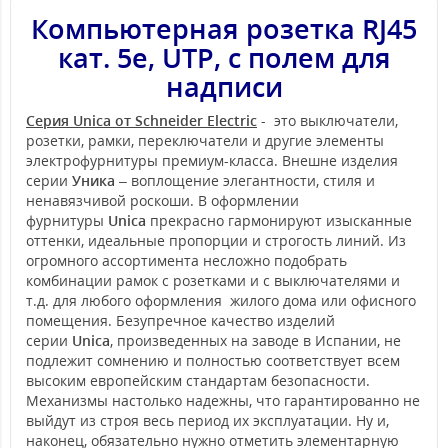
Компьютерная розетка RJ45
кат. 5е, UTP, с полем для
надписи
Серия Unica от Schneider Electric
- это выключатели,
розетки, рамки, переключатели и другие элементы
электрофурнитуры премиум-класса. Внешне изделия
серии
Уника
– воплощение элегантности, стиля и
ненавязчивой роскоши. В оформлении
фурнитуры
Unica
прекрасно гармонируют изысканные
оттенки, идеальные пропорции и строгость линий. Из
огромного ассортимента несложно подобрать
комбинации рамок с розетками и с выключателями и
т.д. для любого оформления жилого дома или офисного
помещения. Безупречное качество изделий
серии
Unica
, произведенных на заводе в Испании, не
подлежит сомнению и полностью соответствует всем
высоким европейским стандартам безопасности.
Механизмы настолько надежны, что гарантированно не
выйдут из строя весь период их эксплуатации. Ну и,
наконец, обязательно нужно отметить элементарную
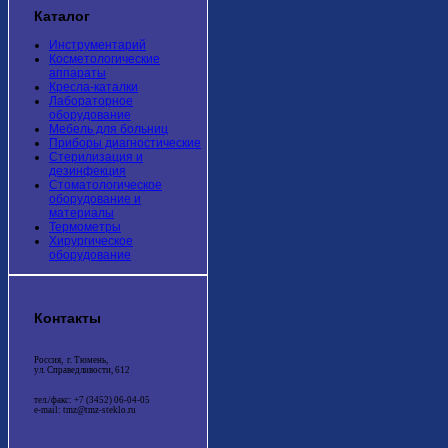
Каталог
Инструментарий
Косметологические
аппараты
Кресла-каталки
Лабораторное
оборудование
Мебель для больниц
Приборы диагностические
Стерилизация и
дезинфекция
Стоматологическое
оборудование и
материалы
Термометры
Хирургическое
оборудование
Контакты
Россия, г. Тюмень,
ул. Справедливости, 612
тел./факс: +7 (3452) 06-04-05
e-mail: tmz@tmz-steklo.ru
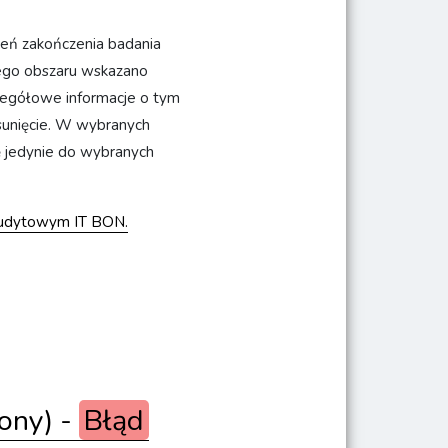
ień zakończenia badania
dego obszaru wskazano
egółowe informacje o tym
sunięcie. W wybranych
ę jedynie do wybranych
audytowym IT BON.
rony) -
Błąd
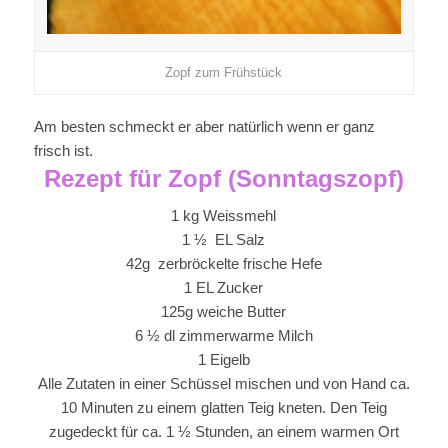
Zopf zum Frühstück
Am besten schmeckt er aber natürlich wenn er ganz
frisch ist.
Rezept für Zopf (Sonntagszopf)
1 kg Weissmehl
1 ½ EL Salz
42g zerbröckelte frische Hefe
1 EL Zucker
125g weiche Butter
6 ½ dl zimmerwarme Milch
1 Eigelb
Alle Zutaten in einer Schüssel mischen und von Hand ca.
10 Minuten zu einem glatten Teig kneten. Den Teig
zugedeckt für ca. 1 ½ Stunden, an einem warmen Ort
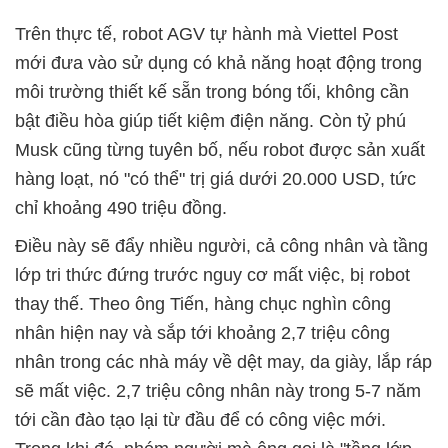
Trên thực tế, robot AGV tự hành mà Viettel Post
mới đưa vào sử dụng có khả năng hoạt động trong
môi trường thiết kế sẵn trong bóng tối, không cần
bật điều hòa giúp tiết kiệm điện năng. Còn tỷ phú
Musk cũng từng tuyên bố, nếu robot được sản xuất
hàng loạt, nó "có thể" trị giá dưới 20.000 USD, tức
chỉ khoảng 490 triệu đồng.
Điều này sẽ đẩy nhiều người, cả công nhân và tầng
lớp tri thức đứng trước nguy cơ mất việc, bị robot
thay thế. Theo ông Tiến, hàng chục nghìn công
nhân hiện nay và sắp tới khoảng 2,7 triệu công
nhân trong các nhà máy về dệt may, da giày, lắp ráp
sẽ mất việc.
2,7 triệu công nhân này trong 5-7 năm
tới cần đào tạo lại từ đầu để có công việc mới.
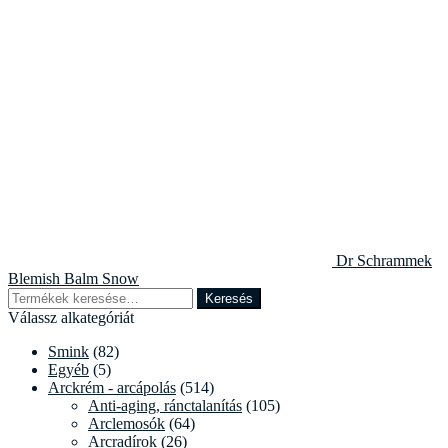
Dr Schrammek
Blemish Balm Snow
Keresés
Keresés
a
Válassz alkategóriát
következőre:
Smink
(82)
Egyéb
(5)
Arckrém - arcápolás
(514)
Anti-aging, ránctalanítás
(105)
Arclemosók
(64)
Arcradírok
(26)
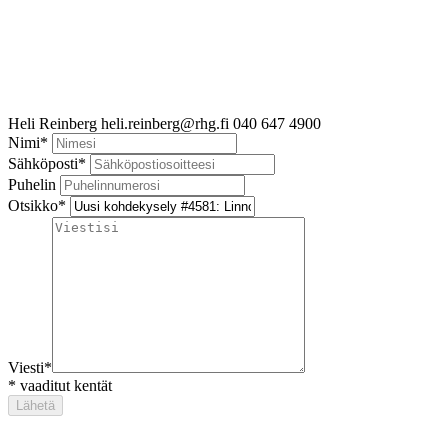
Heli Reinberg
heli.reinberg@rhg.fi
040 647 4900
Nimi
*
Sähköposti
*
Puhelin
Otsikko
*
Viesti
*
*
vaaditut kentät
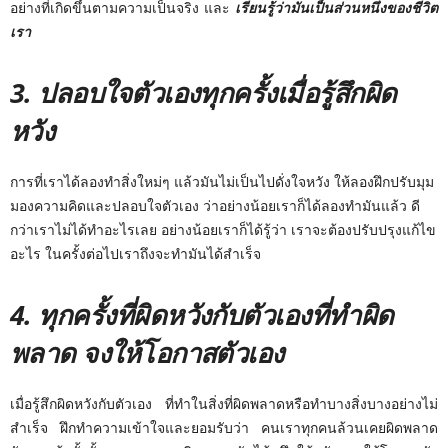
อย่างที่เกิดขึ้นตามความเป็นจริง และ
เรียนรู้ว่ามันเป็นส่วนหนึ่งของชีวิต
เรา
3. ปลอบใจตัวเองทุกครั้งเมื่อรู้สึกผิด
หวัง
การที่เราได้ลองทำสิ่งใหม่ๆ แล้วมันไม่เป็นไปดั่งใจหวัง ให้ลองฝึกปรับมุม
มองความคิดและปลอบใจตัวเอง ว่าอย่างน้อยเราก็ได้ลองทำมันแล้ว ดี
กว่าเราไม่ได้ทำอะไรเลย อย่างน้อยเราก็ได้รู้ว่า เราจะต้องปรับปรุงแก้ไข
อะไร ในครั้งต่อไปเราถึงจะทำมันได้สำเร็จ
4.
ทุกครั้งที่ผิดหวังกับตัวเองที่ทำผิด
พลาด จงให้โอกาสตัวเอง
เมื่อรู้สึกผิดหวังกับตัวเอง ที่ทำในสิ่งที่ผิดพลาดหรือทำบางสิ่งบางอย่างไม่
สำเร็จ ฝึกทำความเข้าใจและยอมรับว่า คนเราทุกคนล้วนเคยผิดพลาด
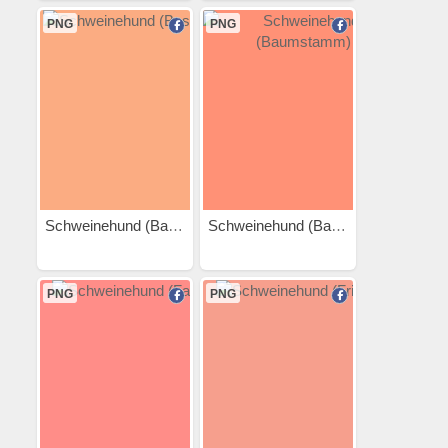
PNG
PNG
Schweinehund (Basketball)
Schweinehund (Baumstamm)
PNG
PNG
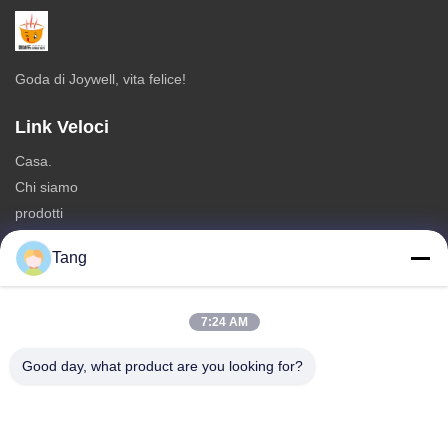
Goda di Joywell, vita felice!
Link Veloci
Casa.
Chi siamo
prodotti
Contattaci
Tang
Categorie
Spuntini della soia
7:24 AM
Spuntino delle fave
Good day, what product are you looking for?
Spuntino della fava
Preparato del cracker del riso
Spuntino dei piselli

Work instruction:
The answer should be nothing but the number of lines in this data that include "วเองท".

Task response:
2